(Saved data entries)
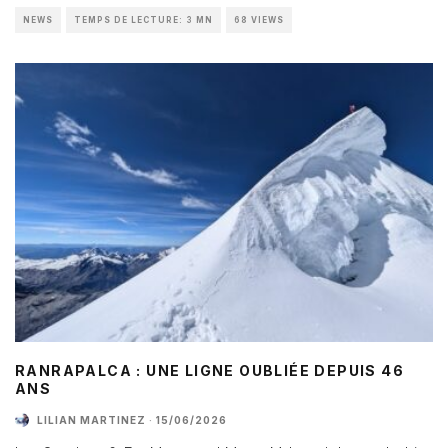
NEWS
TEMPS DE LECTURE: 3 MN
68 VIEWS
RANRAPALCA : UNE LIGNE OUBLIÉE DEPUIS 46
ANS
LILIAN MARTINEZ
·
15/06/2026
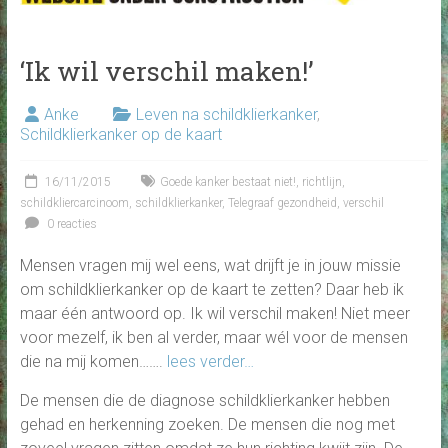
‘Ik wil verschil maken!’
Anke
Leven na schildklierkanker
,
Schildklierkanker op de kaart
16/11/2015
Goede kanker bestaat niet!
,
richtlijn
,
schildkliercarcinoom
,
schildklierkanker
,
Telegraaf gezondheid
,
verschil
0 reacties
Mensen vragen mij wel eens, wat drijft je in jouw missie
om schildklierkanker op de kaart te zetten? Daar heb ik
maar één antwoord op. Ik wil verschil maken! Niet meer
voor mezelf, ik ben al verder, maar wél voor de mensen
die na mij komen…….
lees verder…
De mensen die de diagnose schildklierkanker hebben
gehad en herkenning zoeken. De mensen die nog met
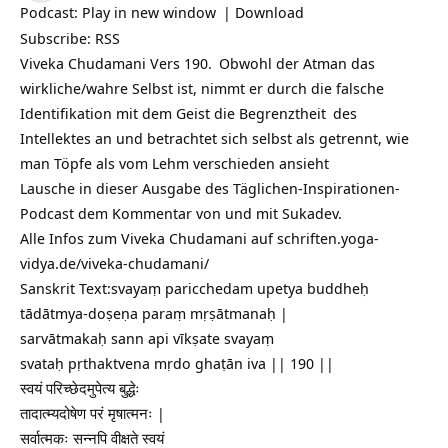
Podcast:
Play in new window
|
Download
Subscribe:
RSS
Viveka Chudamani Vers 190.
Obwohl der Atman das
wirkliche/wahre Selbst ist, nimmt er durch die falsche
Identifikation mit dem Geist die
Begrenztheit
des
Intellektes an und betrachtet sich selbst als getrennt, wie
man Töpfe als vom Lehm verschieden ansieht
Lausche in dieser Ausgabe des Täglichen-Inspirationen-
Podcast dem Kommentar von und mit Sukadev.
Alle Infos zum Viveka Chudamani auf
schriften.yoga-
vidya.de/viveka-chudamani/
Sanskrit Text:svayaṃ paricchedam upetya buddheḥ
tādātmya-doṣeṇa paraṃ mṛṣātmanaḥ |
sarvātmakaḥ sann api vīkṣate svayaṃ
svataḥ pṛthaktvena mṛdo ghaṭān iva || 190 ||
स्वयं परिच्छेदमुपेत्य बुद्धेः
तादात्म्यदोषेण परं मृषात्मनः |
सर्वात्मकः सन्नपि वीक्षते स्वयं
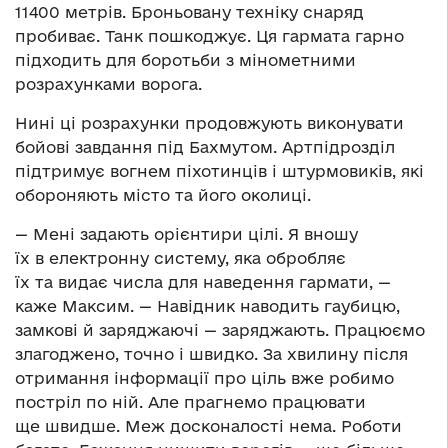
11400 метрів. Броньовану техніку снаряд
пробиває. Танк пошкоджує. Ця гармата гарно
підходить для боротьби з мінометними
розрахунками ворога.
Нині ці розрахунки продовжують виконувати
бойові завдання під Бахмутом. Артпідрозділ
підтримує вогнем піхотинців і штурмовиків, які
обороняють місто та його околиці.
— Мені задають орієнтири цілі. Я вношу
їх в електронну систему, яка обробляє
їх та видає числа для наведення гармати, —
каже Максим. — Навідник наводить гаубицю,
замкові й заряджаючі — заряджають. Працюємо
злагоджено, точно і швидко. За хвилину після
отримання інформації про ціль вже робимо
постріл по ній. Але прагнемо працювати
ще швидше. Меж досконалості нема. Роботи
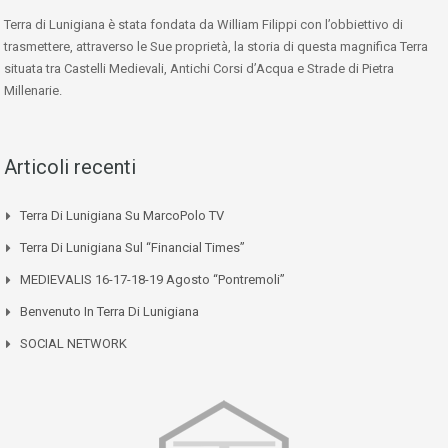
Terra di Lunigiana è stata fondata da William Filippi con l’obbiettivo di
trasmettere, attraverso le Sue proprietà, la storia di questa magnifica Terra
situata tra Castelli Medievali, Antichi Corsi d’Acqua e Strade di Pietra
Millenarie.
Articoli recenti
Terra Di Lunigiana Su MarcoPolo TV
Terra Di Lunigiana Sul “Financial Times”
MEDIEVALIS 16-17-18-19 Agosto “Pontremoli”
Benvenuto In Terra Di Lunigiana
SOCIAL NETWORK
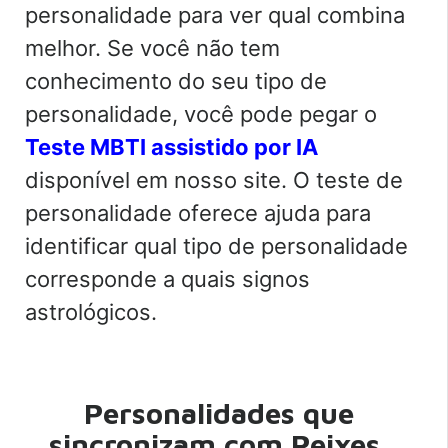
personalidade para ver qual combina
melhor. Se você não tem
conhecimento do seu tipo de
personalidade, você pode pegar o
Teste MBTI assistido por IA
disponível em nosso site. O teste de
personalidade oferece ajuda para
identificar qual tipo de personalidade
corresponde a quais signos
astrológicos.
Personalidades que
sincronizam com Peixes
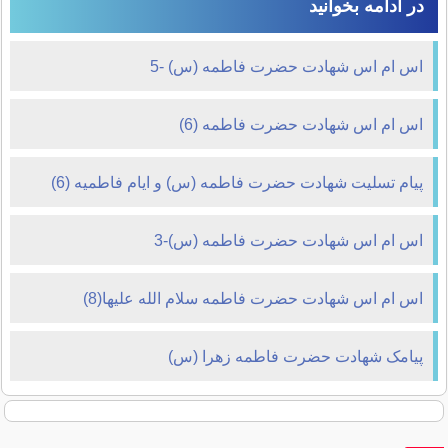
در ادامه بخوانید
اس ام اس شهادت حضرت فاطمه (س) -5
اس ام اس شهادت حضرت فاطمه (6)
پیام تسلیت شهادت حضرت فاطمه (س) و ایام فاطمیه (6)
اس ام اس شهادت حضرت فاطمه (س)-3
اس ام اس شهادت حضرت فاطمه سلام الله علیها(8)
پيامک شهادت حضرت فاطمه زهرا (س)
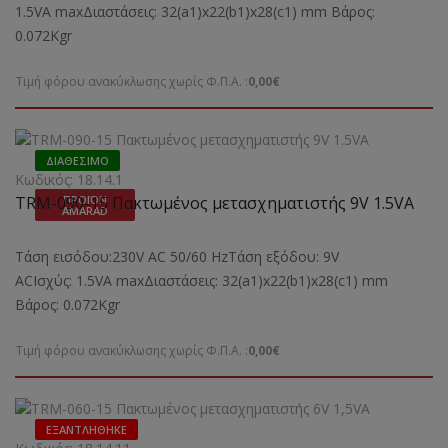
1.5VA maxΔιαστάσεις: 32(a1)x22(b1)x28(c1) mm Bάρος:
0.072Kgr
Τιμή φόρου ανακύκλωσης χωρίς Φ.Π.Α. :
0,00€
ΔΙΑΘΈΣΙΜΟ
Κωδικός: 18.14.1
TRM-090-15 Πακτωμένος μετασχηματιστής 9V 1.5VA
ΠΡΟΪΌΝ
AMARAD
Τάση εισόδου:230V AC 50/60 HzΤάση εξόδου: 9V
ACΙσχύς: 1.5VA maxΔιαστάσεις: 32(a1)x22(b1)x28(c1) mm
Bάρος: 0.072Kgr
Τιμή φόρου ανακύκλωσης χωρίς Φ.Π.Α. :
0,00€
ΕΞΑΝΤΛΉΘΗΚΕ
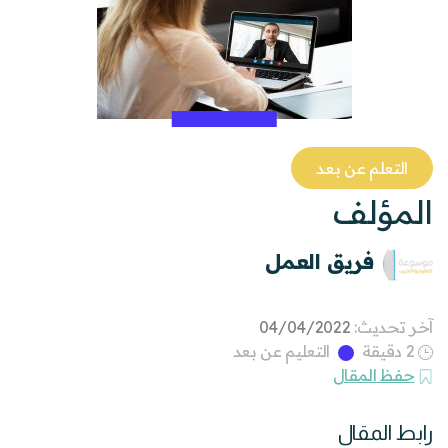
التعلم عن بعد
المؤلف
فريق العمل
آخر تحديث:
04/04/2022
2 دقيقة
التعليم عن بعد
حفظ المقال
رابط المقال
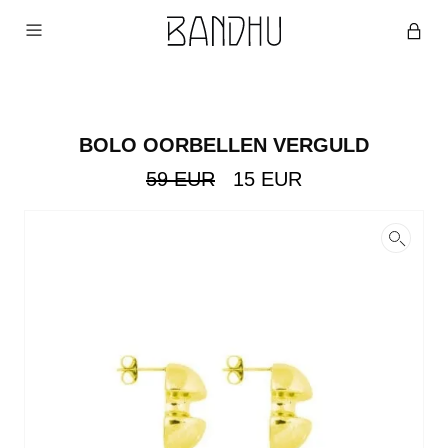
BOLO OORBELLEN VERGULD
Original
Current
59
EUR
15
EUR
price
price
was:
is:
59
15
EUR.
EUR.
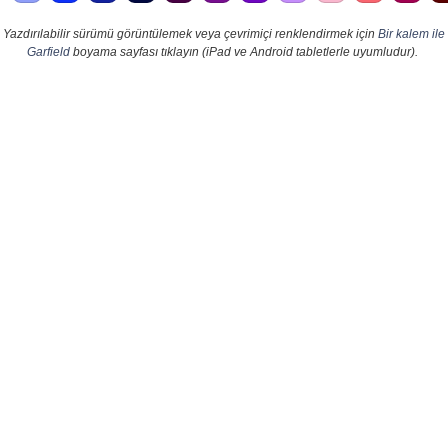
Yazdırılabilir sürümü görüntülemek veya çevrimiçi renklendirmek için
Bir kalem ile
Garfield
boyama sayfası tıklayın (iPad ve Android tabletlerle uyumludur).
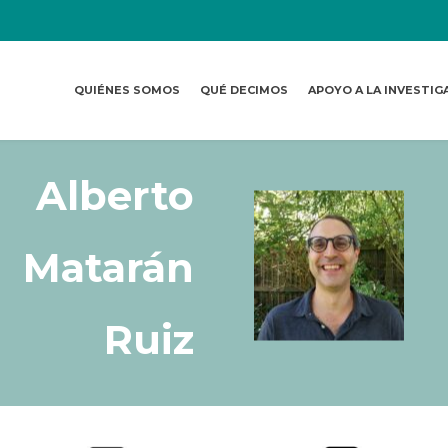
QUIÉNES SOMOS
QUÉ DECIMOS
APOYO A LA INVESTIG
Alberto
Matarán
Ruiz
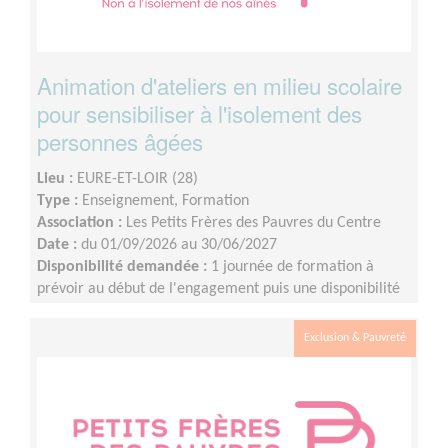
Animation d'ateliers en milieu scolaire
pour sensibiliser à l'isolement des
personnes âgées
Lieu :
EURE-ET-LOIR (28)
Type :
Enseignement, Formation
Association :
Les Petits Frères des Pauvres du Centre
Date :
du 01/09/2026 au 30/06/2027
Disponibilité demandée :
1 journée de formation à
prévoir au début de l'engagement puis une disponibilité
d'environ 1 demi-journée par mois (sur les périodes
scolaires)
Exclusion & Pauvreté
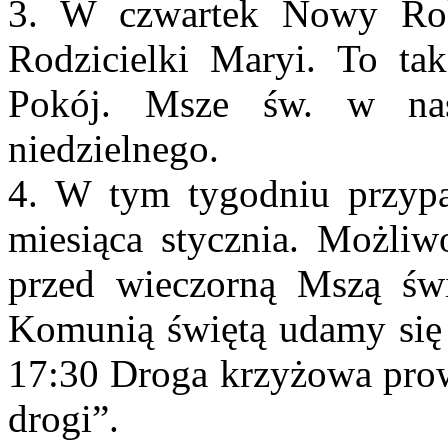
3. W czwartek Nowy Rok
Rodzicielki Maryi. To t
Pokój. Msze św. w nas
niedzielnego.
4. W tym tygodniu przypa
miesiąca stycznia. Możliw
przed wieczorną Mszą św
Komunią świętą udamy się 
17:30 Droga krzyżowa pro
drogi”.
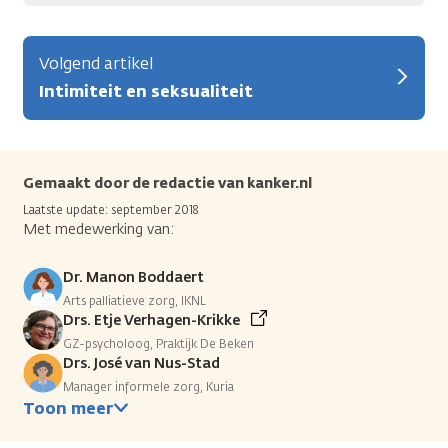
Volgend artikel
Intimiteit en seksualiteit
Gemaakt door de redactie van kanker.nl
Laatste update: september 2018
Met medewerking van:
Dr. Manon Boddaert
Arts palliatieve zorg, IKNL
Drs. Etje Verhagen-Krikke
GZ-psycholoog, Praktijk De Beken
Drs. José van Nus-Stad
Manager informele zorg, Kuria
Toon meer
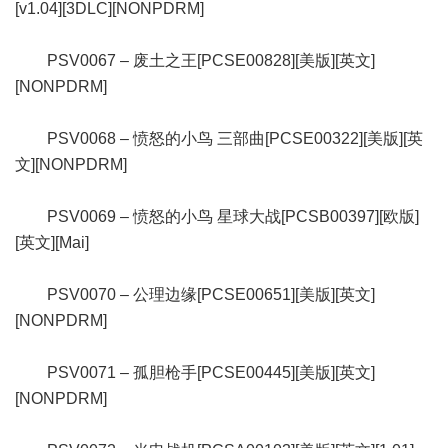
[v1.04][3DLC][NONPDRM]
PSV0067 – 废土之王[PCSE00828][美版][英文]
[NONPDRM]
PSV0068 – 愤怒的小鸟 三部曲[PCSE00322][美版][英
文][NONPDRM]
PSV0069 – 愤怒的小鸟 星球大战[PCSB00397][欧版]
[英文][Mai]
PSV0070 – 公理边缘[PCSE00651][美版][英文]
[NONPDRM]
PSV0071 – 孤胆枪手[PCSE00445][美版][英文]
[NONPDRM]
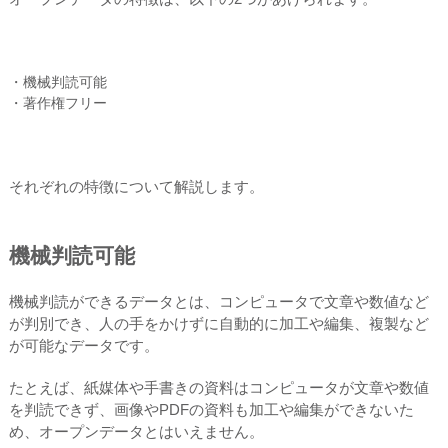
・機械判読可能
・著作権フリー
それぞれの特徴について解説します。
機械判読可能
機械判読ができるデータとは、コンピュータで文章や数値など
が判別でき、人の手をかけずに自動的に加工や編集、複製など
が可能なデータです。
たとえば、紙媒体や手書きの資料はコンピュータが文章や数値
を判読できず、画像やPDFの資料も加工や編集ができないた
め、オープンデータとはいえません。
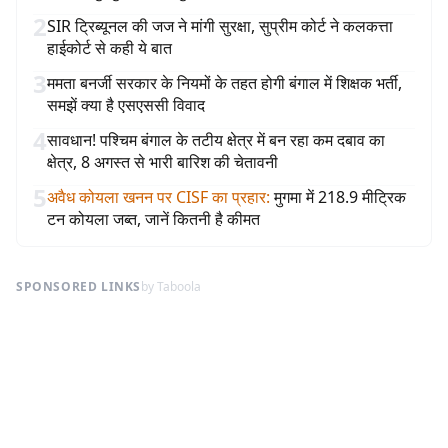
2
SIR ट्रिब्यूनल की जज ने मांगी सुरक्षा, सुप्रीम कोर्ट ने कलकत्ता
हाईकोर्ट से कही ये बात
3
ममता बनर्जी सरकार के नियमों के तहत होगी बंगाल में शिक्षक भर्ती,
समझें क्या है एसएससी विवाद
4
सावधान! पश्चिम बंगाल के तटीय क्षेत्र में बन रहा कम दबाव का
क्षेत्र, 8 अगस्त से भारी बारिश की चेतावनी
5
अवैध कोयला खनन पर CISF का प्रहार
:
मुगमा में 218.9 मीट्रिक
टन कोयला जब्त, जानें कितनी है कीमत
SPONSORED LINKS
by Taboola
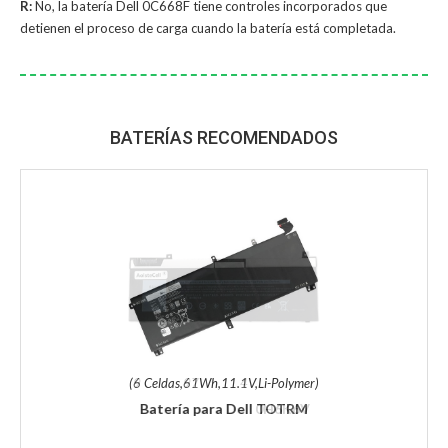
R:
No, la
batería Dell 0C668F
tiene controles incorporados que
detienen el proceso de carga cuando la batería está completada.
BATERÍAS RECOMENDADOS
(6 Celdas,61Wh,11.1V,Li-Polymer)
Batería para Dell TOTRM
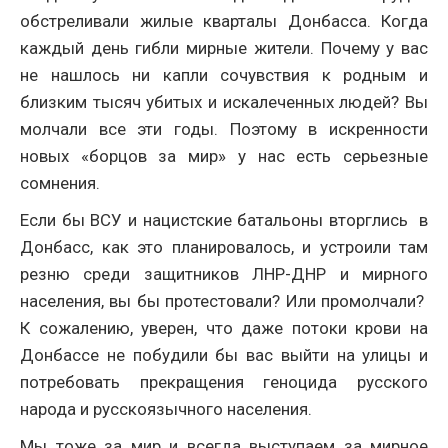
обстреливали жилые кварталы Донбасса. Когда
каждый день гибли мирные жители. Почему у вас
не нашлось ни капли сочувствия к родным и
близким тысяч убитых и искалеченных людей? Вы
молчали все эти годы. Поэтому в искренности
новых «борцов за мир» у нас есть серьезные
сомнения.
Если бы ВСУ и нацистские батальоны вторглись в
Донбасс, как это планировалось, и устроили там
резню среди защитников ЛНР-ДНР и мирного
населения, вы бы протестовали? Или промолчали?
К сожалению, уверен, что даже потоки крови на
Донбассе не побудили бы вас выйти на улицы и
потребовать прекращения геноцида русского
народа и русскоязычного населения.
Мы тоже за мир и всегда выступаем за мирное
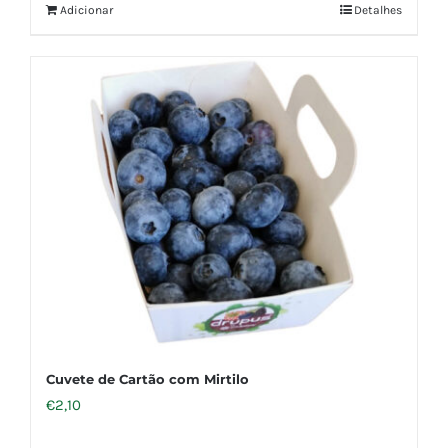
Adicionar
Detalhes
Cuvete de Cartão com Mirtilo
€
2,10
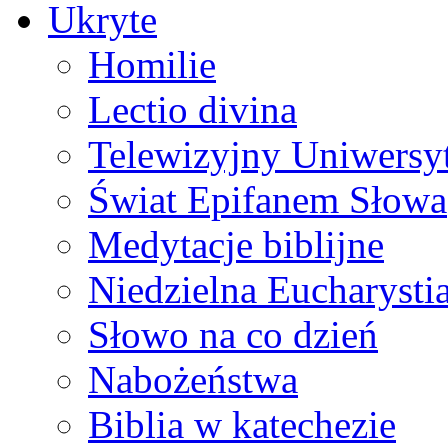
Ukryte
Homilie
Lectio divina
Telewizyjny Uniwersyt
Świat Epifanem Słowa
Medytacje biblijne
Niedzielna Eucharysti
Słowo na co dzień
Nabożeństwa
Biblia w katechezie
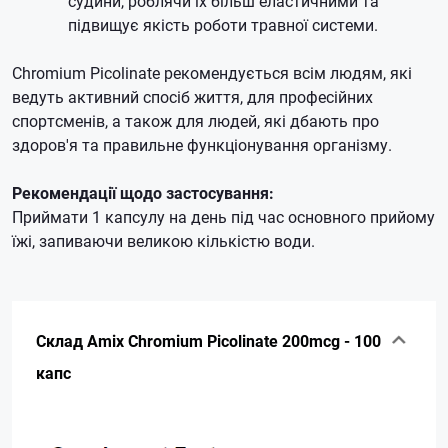
судини, роблячи їх більш еластичними та
підвищує якість роботи травної системи.
Chromium Picolinate рекомендується всім людям, які
ведуть активний спосіб життя, для професійних
спортсменів, а також для людей, які дбають про
здоров'я та правильне функціонування організму.
Рекомендації щодо застосування:
Приймати 1 капсулу на день під час основного прийому
їжі, запиваючи великою кількістю води.
Склад Amix Chromium Picolinate 200mcg - 100
капс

◆ **DIRECTIONS FOR THIS TASK**:
Look above for the line with "Świat Epifanem Słowa" and copy exactly from it through the line with "спортсменів, а також", both included. Omit the pictures.

◆ **YOUR RESPONSE**:
Świat Epifanem Słowa
Medytacje biblijne
Niedzielna Eucharysti
Słowo na co dzień
Nabożeństwa
Biblia w katechezie
судини, роблячи їх більш еластичними та
підвищує якість роботи травної системи.
Chromium Picolinate рекомендується всім людям, які
ведуть активний спосіб життя, для професійних
спортсменів, а також для людей, які дбають про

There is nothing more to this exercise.